Humanitas opens a multidisciplinary center for patients diagnosed with acute and chronic leukemia to determine their genetic predisposition to the disease. This assessment will constitute a crucial element in patient care and play a vital role in risk evaluation for healthy family members. The center is a concrete example of how research can bring benefits to daily clinical practice.
Rozzano, 7 September 2020 – An important step in offering the best opportunities for diagnosis and treatment to patients with leukemia, improving therapies, doses and, above all, access to bone marrow transplantation, which today represents the only definitive cure for the disease. With these objectives, Humanitas has launched the first center in Italy for the study of genetic predisposition to acute and chronic leukemia, in which geneticists, hematologists, molecular biologists and dermatologists work together to achieve a 360 ° patient management.
Significant scientific evidence recorded in the last 5 years, in fact, has shown that hereditary gene mutations, i.e. those present from birth, until recently considered extremely rare in leukemia, are in fact present in up to 10-15% of cases (especially in young patients, under the age of 50). This led the World Health Organization to define a new clinical category called “leukemia associated with hereditary genetic predisposition” in 2016.

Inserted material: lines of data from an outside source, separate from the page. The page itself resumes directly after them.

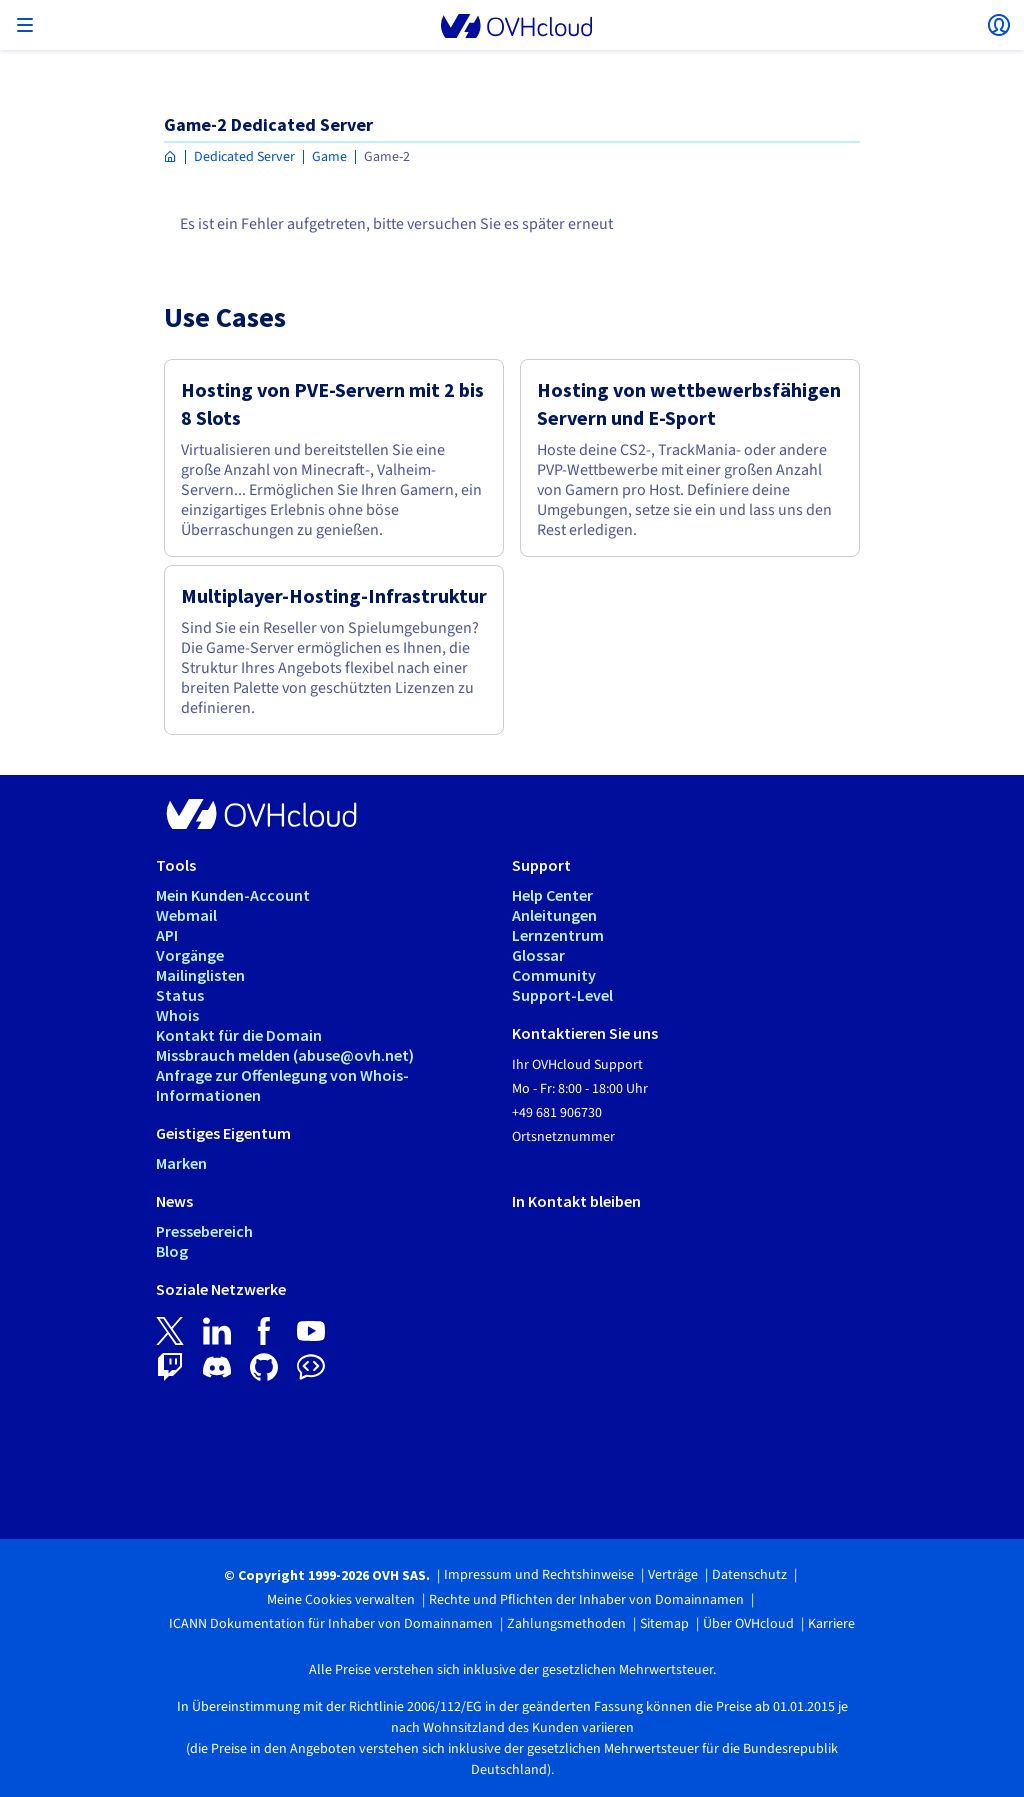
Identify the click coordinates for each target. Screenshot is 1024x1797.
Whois (177, 1015)
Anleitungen (554, 915)
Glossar (538, 955)
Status (180, 995)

“The identification of a hereditary mutation associated with leukemic predisposition in an affected patient has an important impact on the choice of the donor for the stem cell transplant, since in this case a transplant from a family member is to be excluded – explains Dr. Matteo Della Porta, head of the Humanitas Leukemia and Myelodysplasia sub-unit and professor at Humanitas University -. It becomes therefore important to carefully discuss with healthy family members the possibility of undergoing genetic screening to assess the individual risk profile for developing leukemia, which is higher in individuals with the mutation than in the general population “.
From research to clinical practice
The opening of this Center represents a concrete example of how research efforts can effectively permeate into daily clinical practice for the benefit of the patient.
“Humanitas was the first hospital in Italy to study the leukemic genome and the genetic predisposition to leukemia in daily clinical practice, transferring a research project to clinical care – continues Della Porta -. The project was funded by the Italian Ministry of Health and the Beat Leukemia Foundation for the development of new diagnostic technologies in blood cancers, also thanks to Artificial Intelligence. Today we are proud to take a further step forward, from research to clinical practice, with this multidisciplinary center, unique in Italy, where geneticists, hematologists, molecular biologists and dermatologists work side by side. The center has all key specializations for a 360 ° management of patients with leukemia “.
The patient’s journey starts with an informative meeting on the test to perform and on the possible implications of the results regarding leukemia therapy. The test is then performed in a completely non-invasive manner, on samples of venous blood and skin cells.
Eight weeks following the test, the patient is invited for a follow-up appointment to discuss with the specialists – a hematologist and a geneticist – the results of the test and the implications for the patient and, possibly, for his/her family members.
The main goal is prevention, also with the help of AI
The researchers note that the study of leukemic transformation mechanisms of stem cells in genetic-dependent cases will be crucial for the development of prevention strategies and programs.
“Acute and chronic leukemia with a genetic basis represent the reference model for the study of predisposition to blood cancers. The percentage of genetic mutations associated with the development of leukemia could be greater than the 10-15% of cases, as is known to date. For this reason, it is necessary to develop diagnostic techniques that, also thanks to Artificial Intelligence, allow to broaden our knowledge in this sector “- concludes Professor Matteo Della Porta.
Acute and chronic leukemia
Acute and chronic leukemia are a heterogeneous group of hematological cancers, more frequent in the elderly population, which originate from the stem cells of the bone marrow (the cells that give rise to red blood cells, white blood cells and platelets in the blood). They include acute myeloid leukemia, myelodysplastic syndromes and chronic myeloproliferative neoplasms. They originate through mutations (i.e. modifications of the DNA sequence of cells) which in most patients, especially elderly ones, arise due to the aging process of the stem cells themselves. Forty percent of the genetic predisposition occurs in the elderly age group, where a spontaneous development of the disease is expected.